When looking for Life Assurance one option you may find offered is a Whole of Life policy. This policy is distinctly different from a stand fixed term Life Insurance policy, and understanding how it works is important when choosing the right policy for you or your loved ones.
Whole of Life Assurance- the basics
A Whole of Life Assurance policy is one where the term is until the death of the life assured. This effectively means that the term is not a specific length of time.
Many Whole of Life policies combine providing life cover with an investment element so that in later years the cost of providing the life cover remains fairly stable as the underlying value of the policy increases. These Whole of Life policies usually include a provision to review the policy on a regular basis.
Other Whole of Life policies operate in the same way as a normal Term Assurance plan in that the policy never has a surrender value. Most of the policies sold in the over 50s market are Whole of Life plans that do not contain an investment element.
How is the cost of a whole of life policy calculated?
For the policies that contain an element of investment, the actual cost of a policy will depend on how the level of cover provided by the policy is calculated. The premium paid can be set at any level, however when calculating the necessary premiums, either Maximum or Standard cover is commonly used.
This level of cover is the maximum available for the premium paid. The amount of the premium invested is very low, and a Whole of Life policy set up on this basis of cover is unlikely to achieve much in the way of a surrender value.
The level of cover is based on a number of assumptions that include the cost of providing cover and the expected returns available on the investment element.

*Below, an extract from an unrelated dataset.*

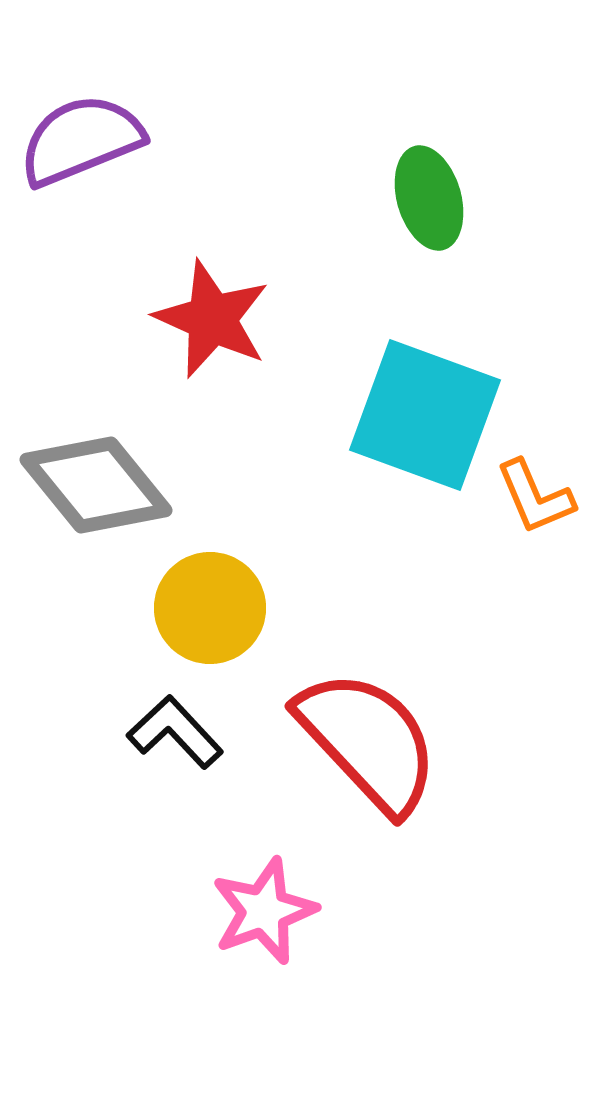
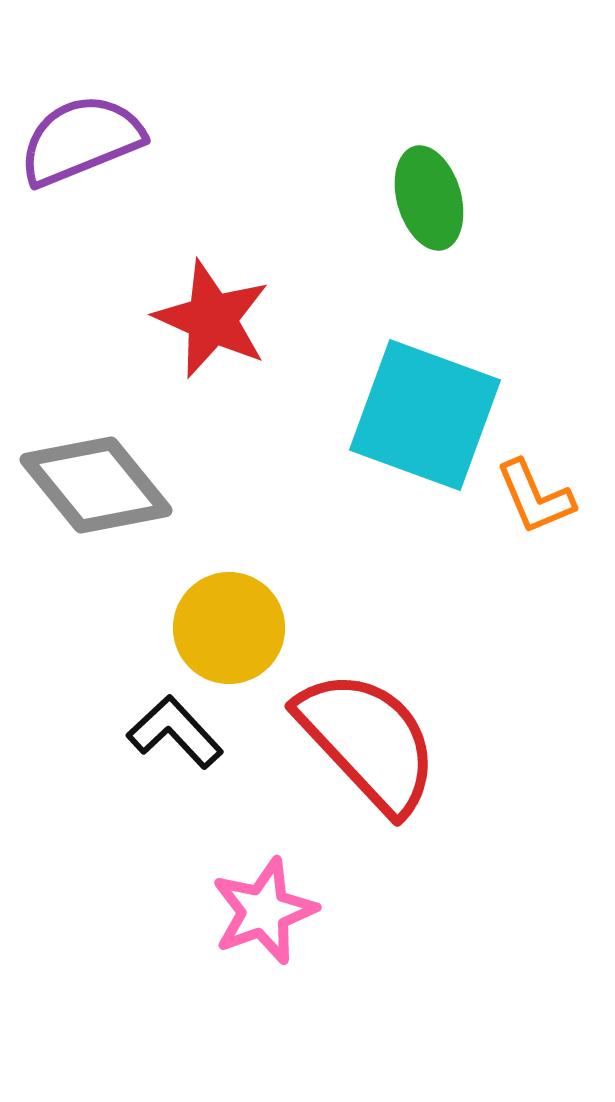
yellow circle: moved 19 px right, 20 px down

Often the level of investment return will differ depending on the fund that is chosen. The value of the investment is often targeted to be at the level of cover provided at a fixed age (around 85).
Whole of Life policies with an investment element include a Policy review as part of the terms and conditions. A policy review will be carried out at fixed intervals (usually every 5 or 10 years). The review looks at the level of cover being provided, the investment value and the costs of providing the cover in the future.
A policy holder should be notified of the results of a policy review. For those policies that have been set up on a Standard cover basis, there should be little change to the policy assuming investment returns have met those used when calculating the original premium.
Policies set up on a Maximum cover basis will usually require a significant increase in premium to be able to maintain the cover.
Often the policy review will offer an alternative of reducing the level of cover. Many Life Assurance companies will allow for both an increase in premium and a reduction in the level life cover.
This article is for guidance only and must not be construed as advice. The contents of this article are aimed at the UK market, although many countries will have similar policies available. If you need advice you should refer to a Financial Adviser.